From e2a146abc7c85e40c9946d9886bc3dae5a8be4fa Mon Sep 17 00:00:00 2001
From: James Betker <jbetker@gmail.com>
Date: Sat, 19 Sep 2020 10:05:25 -0600
Subject: [PATCH] Add in experiments hook

---
 codes/data/util.py                      |  2 +-
 codes/models/ExtensibleTrainer.py       | 20 +++++-
 codes/models/experiments/experiments.py | 83 +++++++++++++++++++++++++
 3 files changed, 103 insertions(+), 2 deletions(-)
 create mode 100644 codes/models/experiments/experiments.py

diff --git a/codes/data/util.py b/codes/data/util.py
index d7f7d302..7d42c0d1 100644
--- a/codes/data/util.py
+++ b/codes/data/util.py
@@ -25,7 +25,7 @@ def _get_paths_from_images(path):
     images = []
     for dirpath, _, fnames in sorted(os.walk(path)):
         for fname in sorted(fnames):
-            if is_image_file(fname):
+            if is_image_file(fname) and 'ref.jpg' not in fname:
                 img_path = os.path.join(dirpath, fname)

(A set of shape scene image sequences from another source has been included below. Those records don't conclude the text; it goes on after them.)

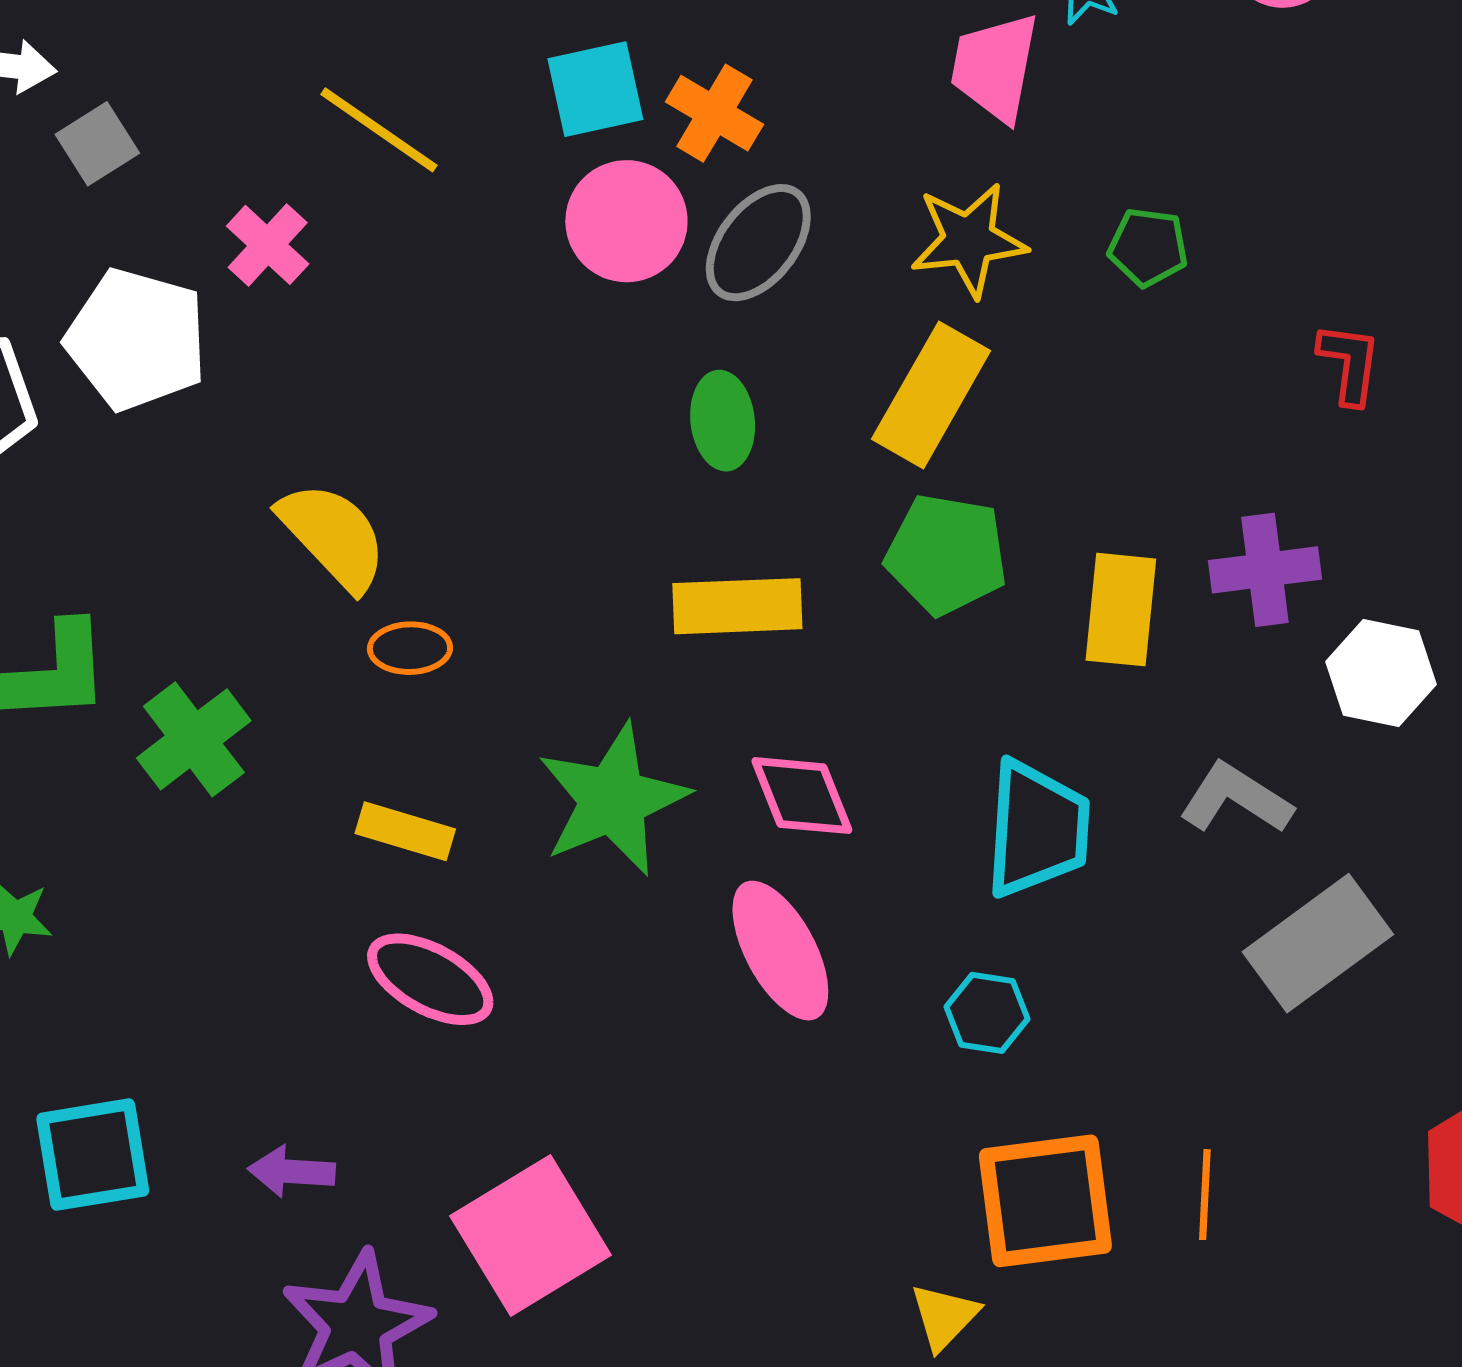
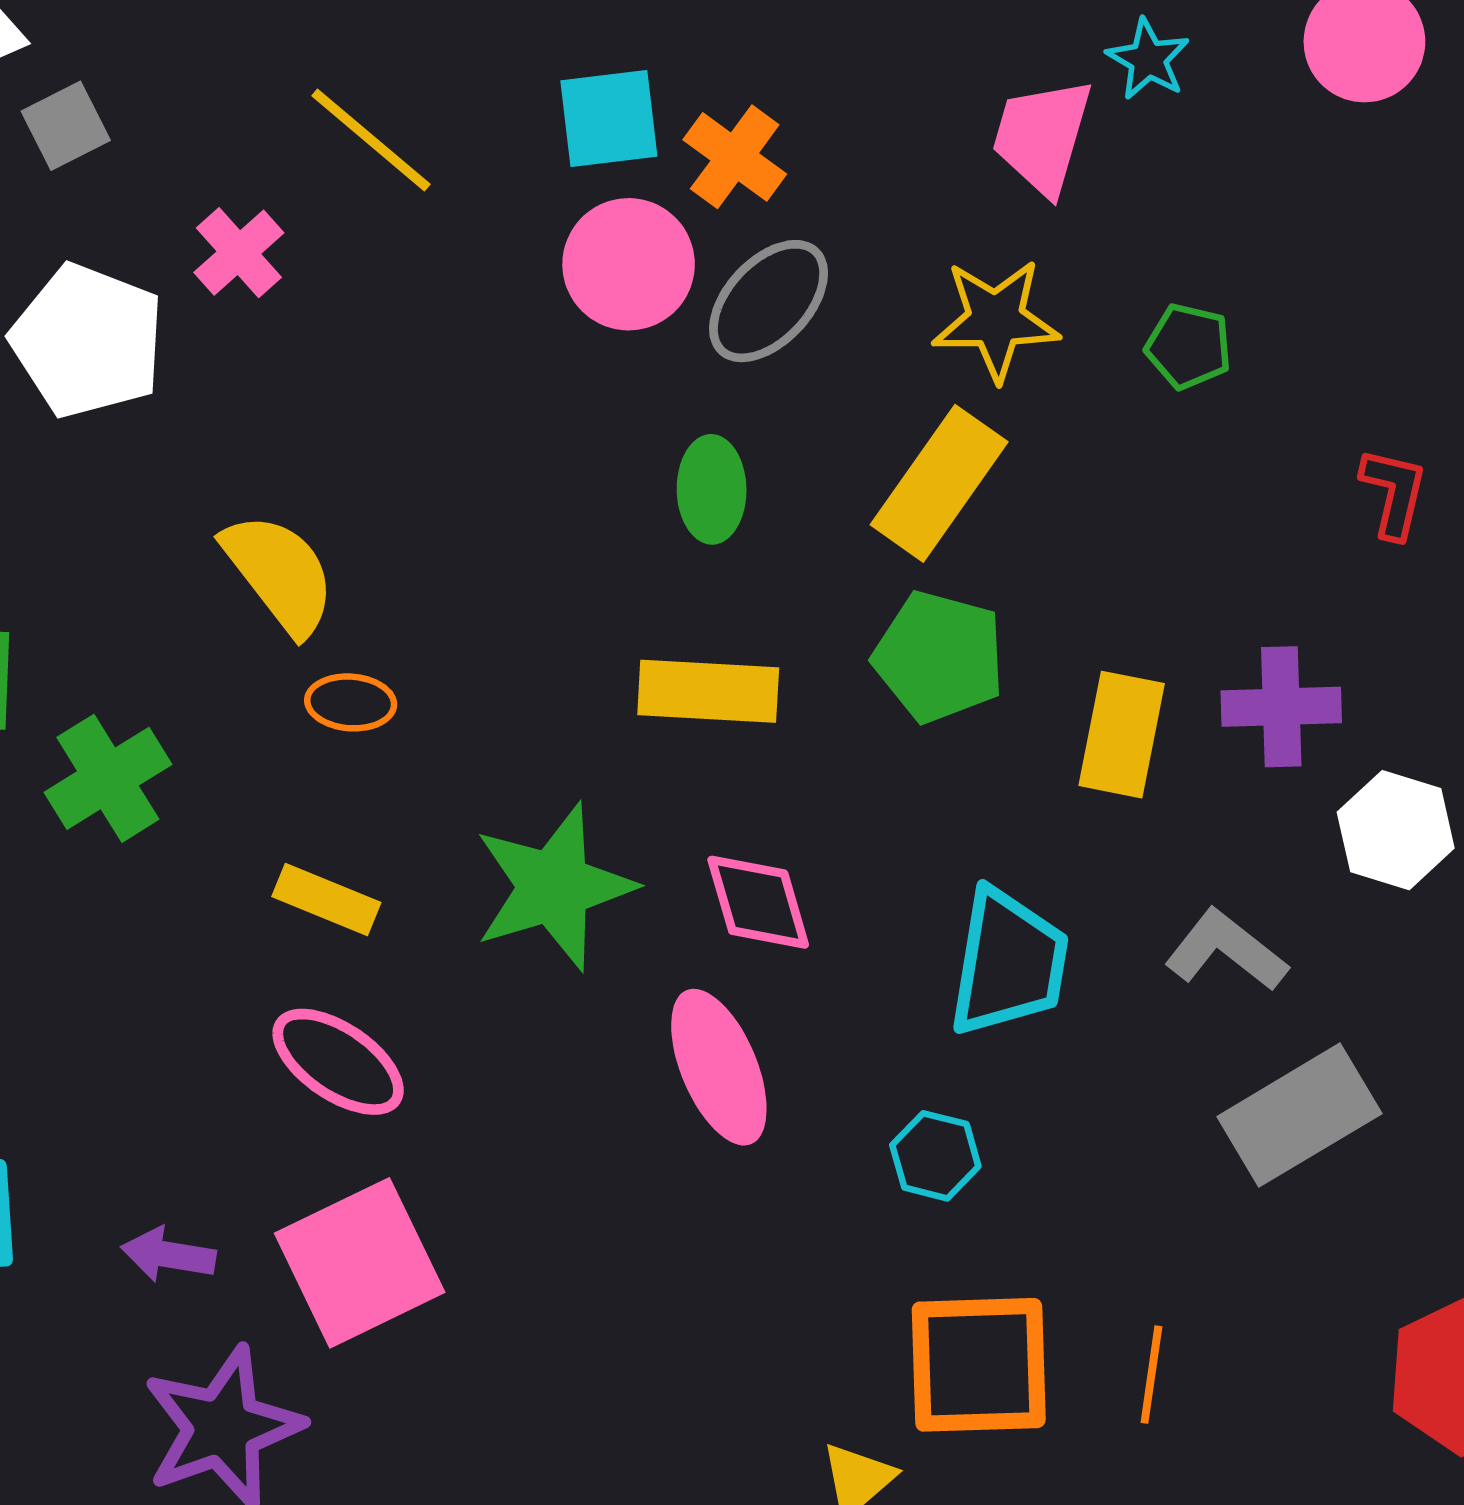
pink square: (531, 1236) -> (360, 1263), moved

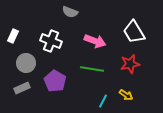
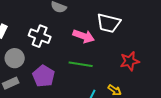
white trapezoid: (134, 32) -> (109, 23), moved, turned -45
red star: (130, 64) -> (130, 61), moved

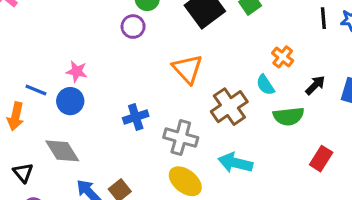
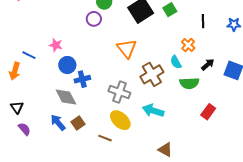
black line: (323, 18) -> (203, 21), moved
blue circle: (70, 101) -> (67, 65), moved
blue cross: (136, 117) -> (82, 79), moved
gray diamond: (62, 151) -> (66, 97), moved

                 images.append(img_path)
     assert images, '{:s} has no valid image file'.format(path)
diff --git a/codes/models/ExtensibleTrainer.py b/codes/models/ExtensibleTrainer.py
index 2484c939..3a56cdaf 100644
--- a/codes/models/ExtensibleTrainer.py
+++ b/codes/models/ExtensibleTrainer.py
@@ -10,6 +10,7 @@ import models.lr_scheduler as lr_scheduler
 import models.networks as networks
 from models.base_model import BaseModel
 from models.steps.steps import ConfigurableStep
+from models.experiments.experiments import get_experiment_for_name
 import torchvision.utils as utils
 
 logger = logging.getLogger('base')
@@ -37,6 +38,7 @@ class ExtensibleTrainer(BaseModel):
 
         self.netsG = {}
         self.netsD = {}
+        # Note that this is on the chopping block. It should be integrated into an injection point.
         self.netF = networks.define_F().to(self.device)  # Used to compute feature loss.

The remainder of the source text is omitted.